Brief => Set each entry down verbatim, omitting images.
§ §
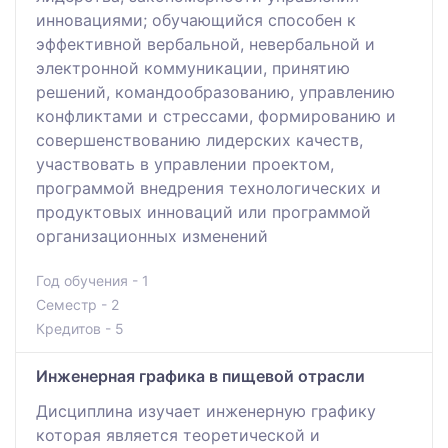
инновациями; обучающийся способен к
эффективной вербальной, невербальной и
электронной коммуникации, принятию
решений, командообразованию, управлению
конфликтами и стрессами, формированию и
совершенствованию лидерских качеств,
участвовать в управлении проектом,
программой внедрения технологических и
продуктовых инноваций или программой
организационных изменений
Год обучения - 1
Семестр - 2
Кредитов - 5
Инженерная графика в пищевой отрасли
Дисциплина изучает инженерную графику
которая является теоретической и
§ §
Result of the exercise =>
инновациями; обучающийся способен к
эффективной вербальной, невербальной и
электронной коммуникации, принятию
решений, командообразованию, управлению
конфликтами и стрессами, формированию и
совершенствованию лидерских качеств,
участвовать в управлении проектом,
программой внедрения технологических и
продуктовых инноваций или программой
организационных изменений
Год обучения - 1
Семестр - 2
Кредитов - 5
Инженерная графика в пищевой отрасли
Дисциплина изучает инженерную графику
которая является теоретической и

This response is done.